> Try it
Look through the entries below and return all lines including the word "KERASILK".

> Extracted material

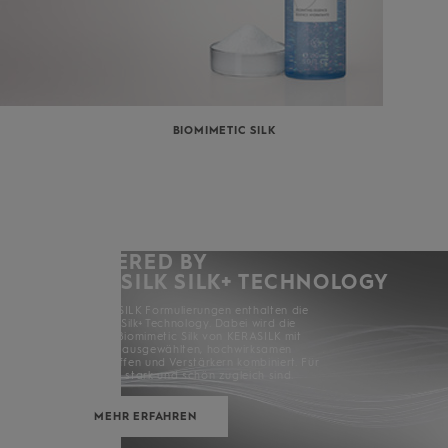
BIOMIMETIC SILK
POWERED BY
KERASILK SILK+ TECHNOLOGY
Alle KERASILK Formulierungen enthalten die
KERASILK Silk+ Technology. Dabei wird die
exklusive Biomimetic Silk von KERASILK mit
sorgfältig ausgewählten, hochwirksamen
Inhaltsstoffen und Verstärkern kombiniert. Für
Haare, die stark und schön zugleich sind.
MEHR ERFAHREN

> Response
KERASILK SILK+ TECHNOLOGY
Alle KERASILK Formulierungen enthalten die
KERASILK Silk+ Technology. Dabei wird die
exklusive Biomimetic Silk von KERASILK mit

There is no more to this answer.